Records to use
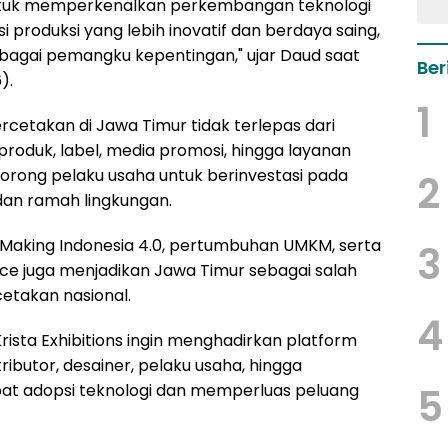
 untuk memperkenalkan perkembangan teknologi
 produksi yang lebih inovatif dan berdaya saing,
bagai pemangku kepentingan," ujar Daud saat
Ber
).
1
cetakan di Jawa Timur tidak terlepas dari
oduk, label, media promosi, hingga layanan
ndorong pelaku usaha untuk berinvestasi pada
2
 dan ramah lingkungan.
m Making Indonesia 4.0, pertumbuhan UMKM, serta
3
juga menjadikan Jawa Timur sebagai salah
cetakan nasional.
4
Krista Exhibitions ingin menghadirkan platform
butor, desainer, pelaku usaha, hingga
pat adopsi teknologi dan memperluas peluang
5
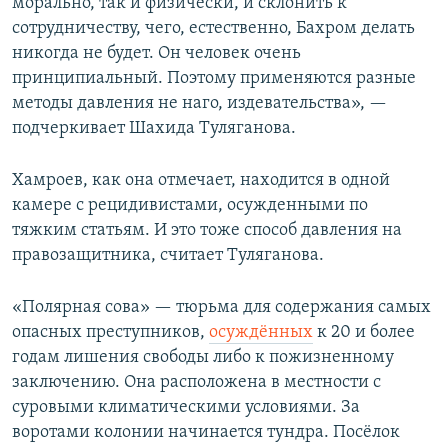
морально, так и физически, и склонить к
сотрудничеству, чего, естественно, Бахром делать
никогда не будет. Он человек очень
принципиальный. Поэтому применяются разные
методы давления не наго, издевательства», —
подчеркивает Шахида Туляганова.
Хамроев, как она отмечает, находится в одной
камере с рецидивистами, осужденными по
тяжким статьям. И это тоже способ давления на
правозащитника, считает Туляганова.
«Полярная сова» — тюрьма для содержания самых
опасных преступников,
осуждённых
к 20 и более
годам лишения свободы либо к пожизненному
заключению. Она расположена в местности с
суровыми климатическими условиями. За
воротами колонии начинается тундра. Посёлок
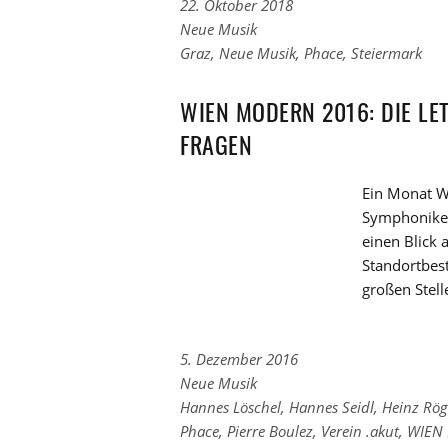
22. Oktober 2018
Links
Neue Musik
zu
Links
Graz
,
Neue Musik
,
Phace
,
Steiermark
den
zu
Kategorien
den
WIEN MODERN 2016: DIE LET
Tags
FRAGEN
Ein Monat W
Symphoniker
einen Blick 
Standortbes
großen Stel
5. Dezember 2016
Links
Neue Musik
zu
Links
Hannes Löschel
,
Hannes Seidl
,
Heinz Rög
den
zu
Phace
,
Pierre Boulez
,
Verein .akut
,
WIEN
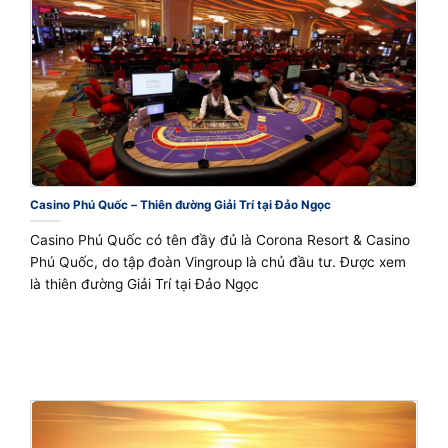
Casino Phú Quốc – Thiên đường Giải Trí tại Đảo Ngọc
Casino Phú Quốc có tên đầy đủ là Corona Resort & Casino
Phú Quốc, do tập đoàn Vingroup là chủ đầu tư. Được xem
là thiên đường Giải Trí tại Đảo Ngọc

Exercise aim
Every line in the data above that contains "hingga" needs to be copied.

Answer to the problem
oduk, label, media promosi, hingga layanan
butor, desainer, pelaku usaha, hingga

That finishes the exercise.